On 23-Oct-2001 Steve Meyers wrote:
>> > At a previous job, we tested a 32-bit hash function by running it
>> > against hundreds of thousands of unique URL's stored in our
>> > database. We found one collision. A 64-bit hash is billions of
>> > times better (4 billion, to be exact).
>>
>> Good to know. I wonder how many collisions I'd find if I ran it over
>> every URL listed in the directory www.yahoo.com.
>>
>> Which 64 bit hash function did you use? Invent your own, or something
>> "off the shelf"?
>>
>
> We found a public domain one on the net see
> http://www.burtleburtle.net/bob/hash/evahash.html for some sample code.

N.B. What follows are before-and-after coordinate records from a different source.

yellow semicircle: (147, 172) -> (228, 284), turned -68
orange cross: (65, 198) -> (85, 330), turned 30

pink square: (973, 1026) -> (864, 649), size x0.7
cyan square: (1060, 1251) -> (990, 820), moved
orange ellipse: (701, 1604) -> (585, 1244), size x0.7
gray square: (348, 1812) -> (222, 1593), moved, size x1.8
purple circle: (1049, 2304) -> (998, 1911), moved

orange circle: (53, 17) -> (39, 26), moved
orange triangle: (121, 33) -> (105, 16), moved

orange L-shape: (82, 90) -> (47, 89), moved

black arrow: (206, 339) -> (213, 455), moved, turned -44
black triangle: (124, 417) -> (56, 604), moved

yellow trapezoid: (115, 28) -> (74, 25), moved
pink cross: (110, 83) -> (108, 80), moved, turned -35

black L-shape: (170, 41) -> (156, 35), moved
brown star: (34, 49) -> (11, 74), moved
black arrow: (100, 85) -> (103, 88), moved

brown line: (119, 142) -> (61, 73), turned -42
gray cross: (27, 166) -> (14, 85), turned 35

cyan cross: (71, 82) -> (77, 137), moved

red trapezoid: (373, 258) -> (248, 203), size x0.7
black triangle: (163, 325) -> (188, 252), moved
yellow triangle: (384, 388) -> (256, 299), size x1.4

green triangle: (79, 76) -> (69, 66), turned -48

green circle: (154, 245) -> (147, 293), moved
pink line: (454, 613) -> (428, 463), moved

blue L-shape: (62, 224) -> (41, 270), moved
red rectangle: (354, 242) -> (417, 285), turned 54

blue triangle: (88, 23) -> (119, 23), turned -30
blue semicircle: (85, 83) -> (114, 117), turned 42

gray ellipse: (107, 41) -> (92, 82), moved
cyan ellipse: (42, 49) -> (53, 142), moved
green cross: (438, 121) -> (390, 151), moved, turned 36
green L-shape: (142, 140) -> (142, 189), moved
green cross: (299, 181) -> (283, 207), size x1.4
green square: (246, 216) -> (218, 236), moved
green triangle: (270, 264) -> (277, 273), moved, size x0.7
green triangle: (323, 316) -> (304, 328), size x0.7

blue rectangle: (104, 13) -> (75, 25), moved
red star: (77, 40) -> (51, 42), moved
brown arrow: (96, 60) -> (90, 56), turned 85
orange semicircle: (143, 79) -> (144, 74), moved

> It's only a 32-bit hash though. However, that same page appears to have
> instructions for a 64-bit hash function as well, but I haven't tried it at
> all. I'd be curious to know how many collisions you find hashing all the
> URL's in yahoo's database :) I don't know how long that would take, but if
> you do it I'd like to hear the results.
>
> Since the hash function takes a key and an initial value, you could try
> running it with two different initial values and/or keys. This would give
> you effectively a 128-bit hash, which you could store across two fields in
> MySQL. I'm guessing that the 64-bit hash will probably be good enough
> though.
>
To store hash URL's i use :
CONV(PASSWORD('$url'),16,10)
as a bigint unsigned
2+ million (so far) & no collisions.
Regards,
--
Don Read [EMAIL PROTECTED]
-- It's always darkest before the dawn. So if you are going to
steal the neighbor's newspaper, that's the time to do it.